As another operating method, so-called ID
It can also be used as a card. That is, the card 4 shown in FIG. 2 is stored as an employee card in an employee's chest pocket or the like, and the first coil 1 shown in FIG. 1 is placed at the entrance of a laboratory or the like where entry by anyone other than the employee is prohibited. Installed,
Check the employees who pass through the entrance of the laboratory.

When a person who does not have the card 4 as an employee card, that is, a person who is not an employee passes through the entrance, the display means of the notification device does not operate, so that the person can immediately discriminate and can prohibit entry. Furthermore, if a charger and a secondary battery are mounted on the search coil 5, the secondary battery in the electrically non-contact position can be charged from the power supply.

[0028]

According to the present invention, since the coil as the power receiving means connected to the electronic device is positioned in the magnetic field of the AC magnetic field generator as the power transmitting means, a voltage is induced in the coil and an induced current is generated. Flowing. When the electric power generated thereby is supplied to the electric device, the electric device operates using the coil as a power source. Therefore, the electronic device can be driven without being directly connected to the power source, and when the electronic device is a secondary battery with a charger, the electronic device can be charged in a non-contact state.

[Brief description of drawings]

FIG. 1 is an overall schematic diagram of an embodiment of the present invention.

FIG. 2 is a perspective view of a transmitter and a coil according to an embodiment of the present invention.

FIG. 3 is a schematic view of another embodiment of the present invention.

FIG. 4 is a circuit diagram of a transmission circuit according to an embodiment of the present invention.

FIG. 5 is a signal waveform diagram at each position of the transmission circuit according to the exemplary embodiment of the present invention.

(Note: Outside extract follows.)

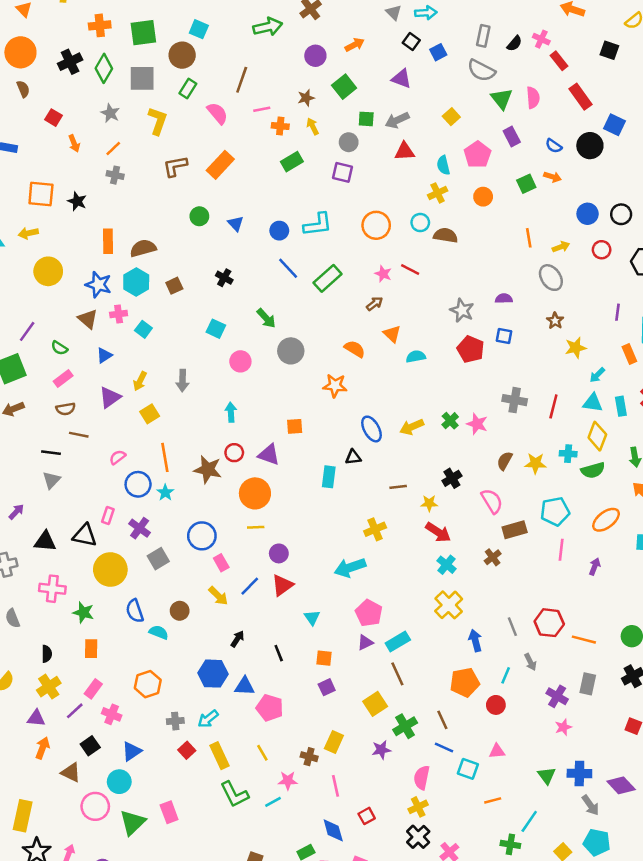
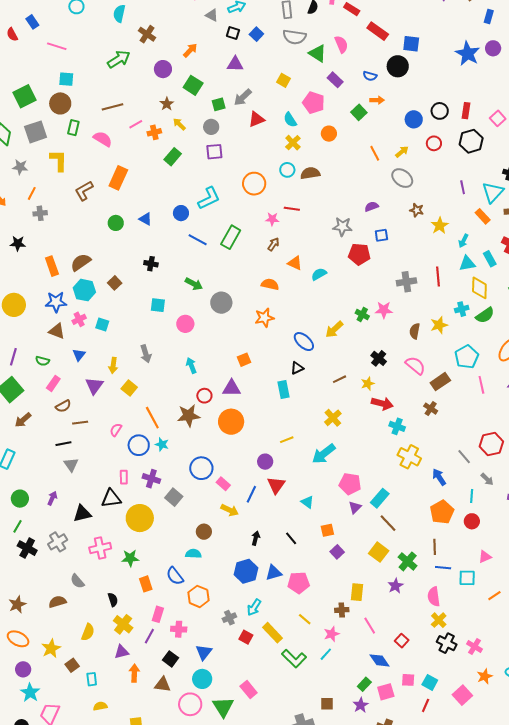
brown line: (242, 80) -> (113, 107), turned 75
yellow line: (256, 527) -> (287, 440), moved
blue semicircle: (135, 611) -> (175, 576), moved
brown line: (442, 720) -> (435, 547), turned 42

FIG. 6 is a circuit diagram of an alarm device according to an embodiment of the present invention.

[Explanation of symbols]

 1 1st coil 2 Customer 3 Product 4 Card 5 Search coil 6 Transmitter 7 Perforation 11 Coil 12 Iron core 13 Diode 14 Capacitor 15 DC stable IC 16 Transmitter 17 Antenna 18 Antenna 19 High frequency amplifier 20 Tuning circuit 21 Demodulation circuit 22 ID Code check circuit 23 Alarm device

Claims (5)

[Claims] 1. An electric power sent from a power transmitting means is transmitted to a power receiving means that is not connected to the power transmitting means, and an electronic device connected to the power receiving means is driven only by the power received by the power receiving means. In a method of driving an electronic device, a coil serving as a power receiving unit connected to the electronic device is placed in the magnetic field of an AC magnetic field generator serving as a power transmitting unit, and a current is induced in the coil to generate electric power. Is supplied to the electronic device to drive the electronic device. 2. A coil connected to an electronic device is arranged to move closer to and away from an AC magnetic field generator.
A method for driving the described electronic device. 3. An AC magnetic field generator and a coil that is not connected to the AC magnetic field generator and is integrally connected to an electronic device are provided, and the coil is generated by the AC magnetic field generator. A driving device for an electronic device, which is located in a magnetic field and is driven only by electric power induced in the coil by mutual induction. 4. The drive device for an electronic device according to claim 3, wherein the coil and the AC magnetic field generator that are integrally connected to the electronic device are configured to be able to approach and separate from each other. 5. The drive device for an electronic device according to claim 4, wherein the AC magnetic field generation device is fixed at a fixed position, and a coil integrally connected to the electronic device is movably provided.